Nel mondo delle organizzazioni, non si può prescindere dal sottolineare un aspetto importante, che è la spina dorsale del gruppo: l’energia.
Anna L. Comunian ne parla nel suo libro “L’esperienza dei gruppi ottimali” (Franco Angeli, 2004) e spiega come l’energia sia data dall’interazione tra i membri di un gruppo che perseguono uno scopo comune. L’apporto creativo dell’energia di ognuno permette di solidificare il gruppo rendendolo, per l’appunto, ottimale.
Esistono due tipi di energia: l’energia di produzione e l’energia di solidarietà.
Nel momento che viene a formarsi il gruppo e che viene definito uno scopo comune, l’energia di produzione si avvia automaticamente, senza richiedere particolari attenzioni, perché è il fine stesso di raggiungere lo scopo che muove l’energia di produzione all’interno del gruppo. Questa energia di produzione agirà efficacemente fin quando non si rileveranno attività o avvenimenti che interferiscono sulla produzione stessa.
L’energia di solidarietà è l’energia disponibile che risulta dall’interazione tra le persone, cioè quell’energia affettiva delle persone che, nell’atto si raggiungere lo scopo comune, in parte (energia residua) viene convertita in energia di solidarietà.
Il punto dal quale dobbiamo partire è che il gruppo in principio non ha energia e per esistere e crescere deve ricavare l’energia dalle persone che lo compongono, trasformando appunto l’energia residua in energia disponibile.
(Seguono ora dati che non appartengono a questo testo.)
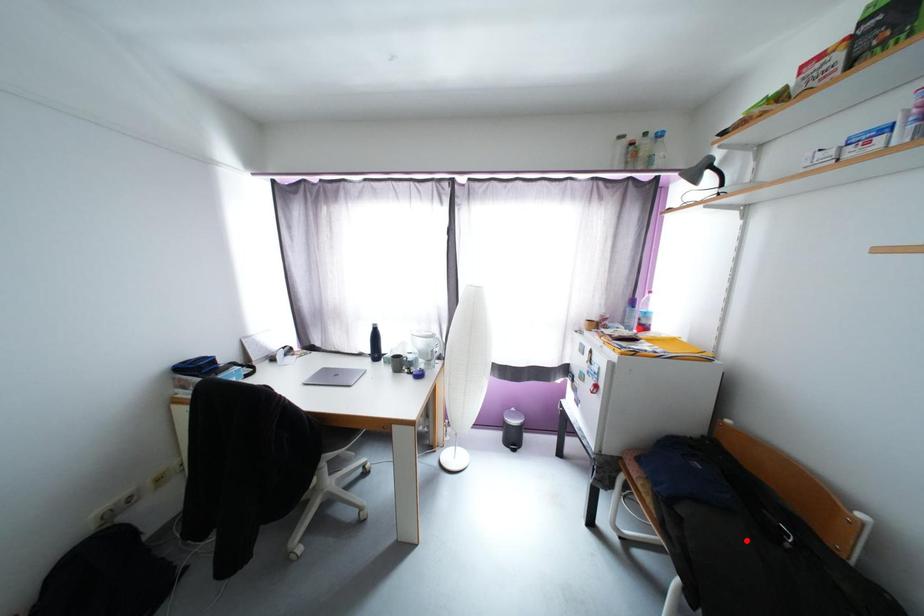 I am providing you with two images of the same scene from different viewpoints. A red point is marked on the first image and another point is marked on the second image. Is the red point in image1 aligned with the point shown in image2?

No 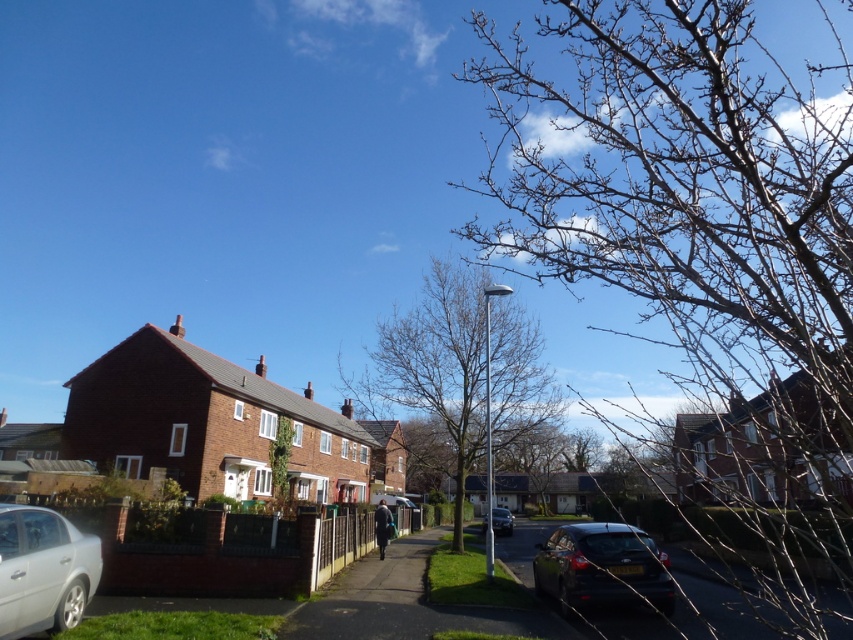 Based on the photo, you are a delivery person trying to navigate through the residential street. You see the bare branches at upper right and the shiny black car at lower right. Which object is bigger in the image?

The bare branches at upper right are larger in size than the shiny black car at lower right, so the bare branches at upper right is bigger in the image.

You are standing on the sidewalk in front of the two story brick house with a pitched roof. You want to look at the point marked as point (701, 252). Which direction should you look to see it?

The point (701, 252) is on the bare branches at upper right, so you should look towards the upper right direction to see it.

You are standing on the sidewalk in front of the two story brick house. You see two points marked on the image. The first point is at coordinates point (606,176) and the second point is at coordinates point (485,529). Which point is closer to you?

Point (606,176) is closer to the viewer than point (485,529). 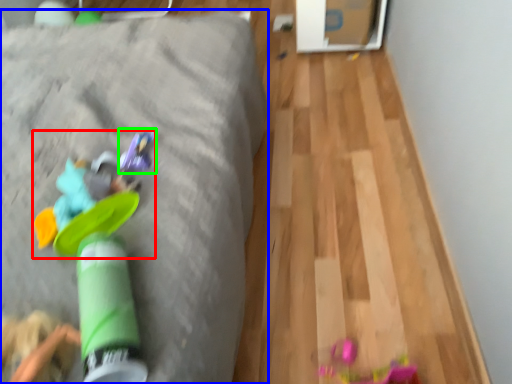 Question: Estimate the real-world distances between objects in this image. Which object is closer to toy (highlighted by a red box), furniture (highlighted by a blue box) or toy (highlighted by a green box)?

Choices:
 (A) furniture
 (B) toy

Answer: (B) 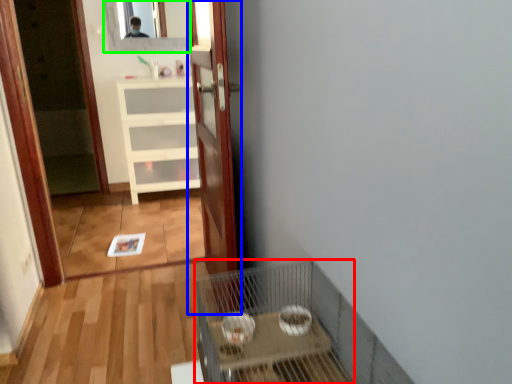 Question: Which is farther away from cage (highlighted by a red box)? door (highlighted by a blue box) or mirror (highlighted by a green box)?

Choices:
 (A) door
 (B) mirror

Answer: (B) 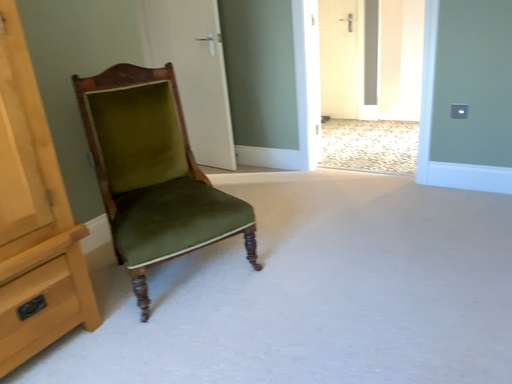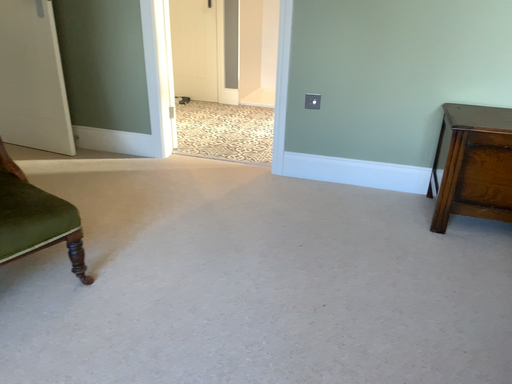 Question: How did the camera likely rotate when shooting the video?

Choices:
 (A) rotated right
 (B) rotated left

Answer: (A) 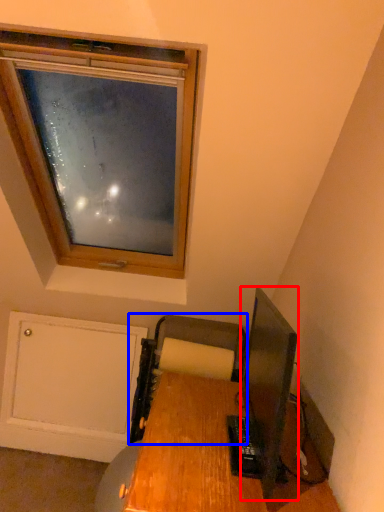 Question: Which of the following is the farthest to the observer, television (highlighted by a red box) or printer (highlighted by a blue box)?

Choices:
 (A) television
 (B) printer

Answer: (B) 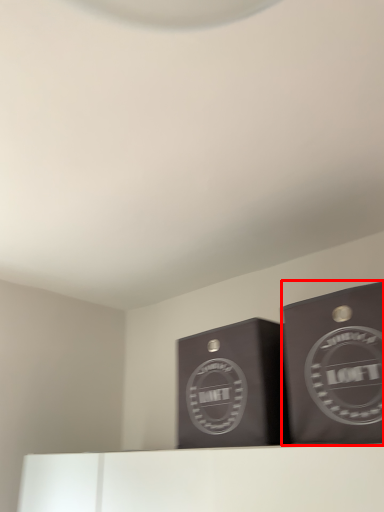 Question: From the image's perspective, where is cardboard box (annotated by the red box) located in relation to cardboard box in the image?

Choices:
 (A) above
 (B) below

Answer: (A)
L’energia di produzione, dunque, serve come processo per raggiungere lo scopo, quella di solidarietà è il fondamento del sistema socio-emotivo, fattore imprescindibile per raggiungere e mantenere la coesione e l’autoregolazione.
Pertanto, essere consapevoli dell’energia di gruppo porta benessere a tutta l’organizzazione.
Soprattutto in questo momento storico, in cui l’attuale crisi impone l’attivazione di nuovi processi creativi con risorse limitate, tutte le organizzazioni devono essere consapevoli di rendere i loro gruppi ottimali. Occorre dunque, che le organizzazioni, nel perseguire il loro scopo, si rendano competitive puntando sulle dinamiche relazionali collaborative che sostengono la produttività intesa come interdipendenza e relazionalità (relatedness).
Le potenzialità delle community organizzative sono strettamente legate alla comprensione delle dinamiche relazionali e sociali del gruppo stesso: quanto più aperte e collaborative sono le relazioni tanto più produttiva è una community.
Il grande psicologo americano Carl Rogers parlava di tendenza attualizzante, una forza motivazionale propria delle persone che agisce in modo costruttivo durante le relazioni. È una tendenza ad attualizzare tutte le proprie potenzialità, è l’energia che porta l’individuo ad affrontare anche le difficoltà verso la realizzazione dell’obiettivo prefissato.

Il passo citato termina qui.